Isotope CYcling in the LABrador Sea!
This page is under construction, but will be all about Project ICY-LAB!
The high-latitude regions are experiencing some of the most rapid changes observed in recent decades: polar temperatures are rising twice as fast as the global mean and there are concerns about the impact of sea-ice and glacier retreat on global oceans and climate. The high-latitude North Atlantic is also a key region for ecologically and economically important natural resources such as fisheries. How these resources will change in the future depends strongly on the response of marine biogeochemical cycling of essential nutrients to increasing anthropogenic stress.
Diatoms are photosynthetic algae that are responsible for nearly half of the export of carbon from the sea surface to the seafloor, and they are a sensitive indication of the state of nutrient cycling. Diatoms are one of many organisms that precipitate biogenic opal, an amorphous glass made of silica (hydrated SiO2), to form protective skeletons, and one of the essential nutrients is therefore dissolved silicon (Si) in the form of silicic acid. The response of the silicon cycle to changing environmental conditions is critical for both carbon and nutrient cycling and it can now be addressed through high precision silicon isotopes, which is the focus of ICY-LAB.

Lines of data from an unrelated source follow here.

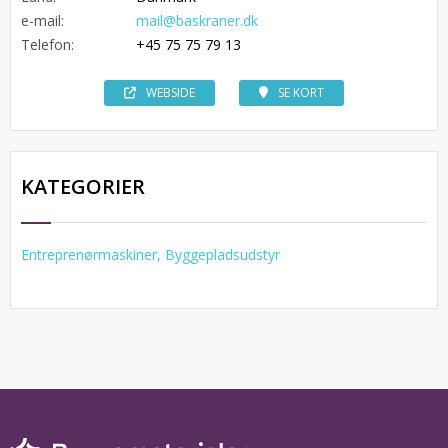
e-mail:
mail@baskraner.dk
Telefon:
+45 75 75 79 13
WEBSIDE
SE KORT
KATEGORIER
Entreprenørmaskiner, Byggepladsudstyr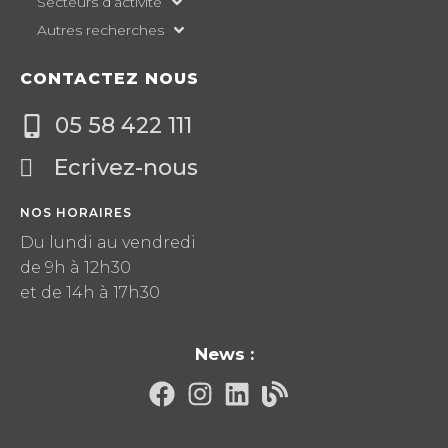
Secteurs d’activité
Autres recherches
CONTACTEZ NOUS
05 58 422 111
Ecrivez-nous
NOS HORAIRES
Du lundi au vendredi
de 9h à 12h30
et de 14h à 17h30
News :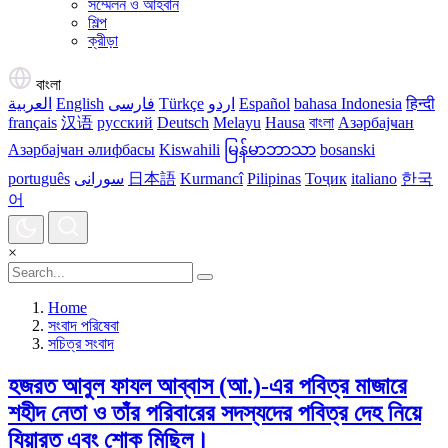
সম্মেলন ও আহবান
শিল্প
ক্রীড়া
বাংলা
العربية
English
فارسی
Türkçe
اردو
Español
bahasa Indonesia
हिन्दी
français
汉语
русский
Deutsch
Melayu
Hausa
বাংলা
Азәрбајҹан
Азәрбајҹан әлифбасы
Kiswahili
မြန်မာဘာသာ
bosanski
português
سورانی
日本語
Kurmancî
Pilipinas
Тоҷик
italiano
한국
어
×
Home
সংবাদ পরিষেবা
সচিত্র সংবাদ
হজরত আবুল ফাযল আব্বাস (আ.)-এর পবিত্র মাজারে
শহীদ নেতা ও তাঁর পরিবারের সদস্যদের পবিত্র দেহ নিয়ে
যিয়ারত এবং শোক মিছিল।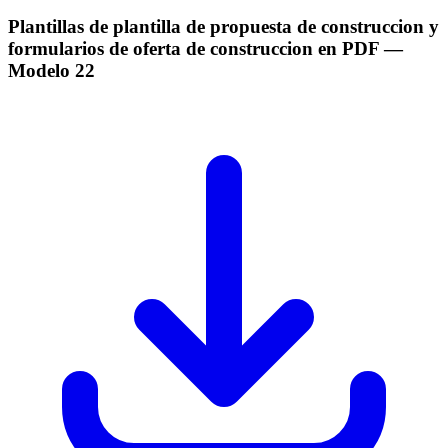
Plantillas de plantilla de propuesta de construccion y
formularios de oferta de construccion en PDF
—
Modelo
22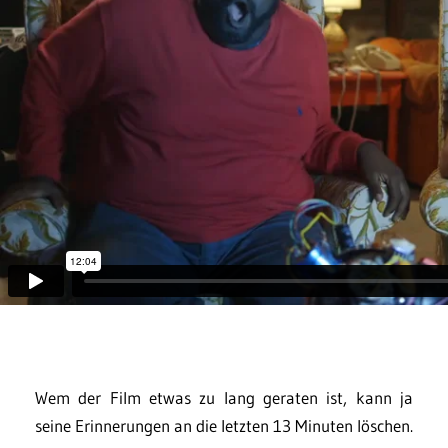
Wem der Film etwas zu lang geraten ist, kann ja
seine Erinnerungen an die letzten 13 Minuten löschen.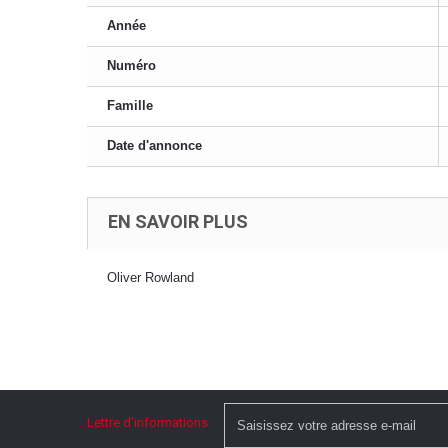
Année
Numéro
Famille
Date d'annonce
EN SAVOIR PLUS
Oliver Rowland
Lettre d'informations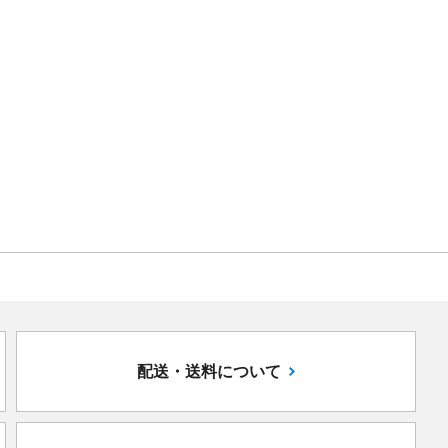
配送・送料について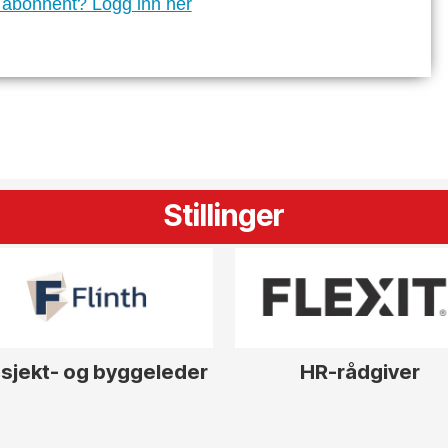
 abonnent? Logg inn her
Stillinger
sjekt- og byggeleder
HR-rådgiver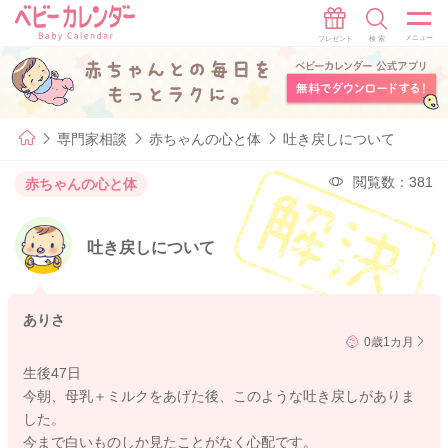
専門家相談
赤ちゃんの心と体
吐き戻しについて
閲覧数：381
赤ちゃんの心と体
吐き戻しについて
ありさ
0歳1カ月
生後47日
今朝、母乳＋ミルクをあげた後、このような吐き戻しがありま
した。
今まで白いものしか見たことがなく心配です。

The approach will be to capture the whole silicon cycle system in areas of marked environmental change using careful field sampling strategies – with research expeditions to coastal Greenland and the open ocean Labrador Sea – coupled with cutting-edge analytical methods. The results will lead to an unprecedented and cross-disciplinary view of nutrient cycling, biomineralisation, and the taxonomy and biogeography of siliceous organisms in an ecologically important region of the North Atlantic.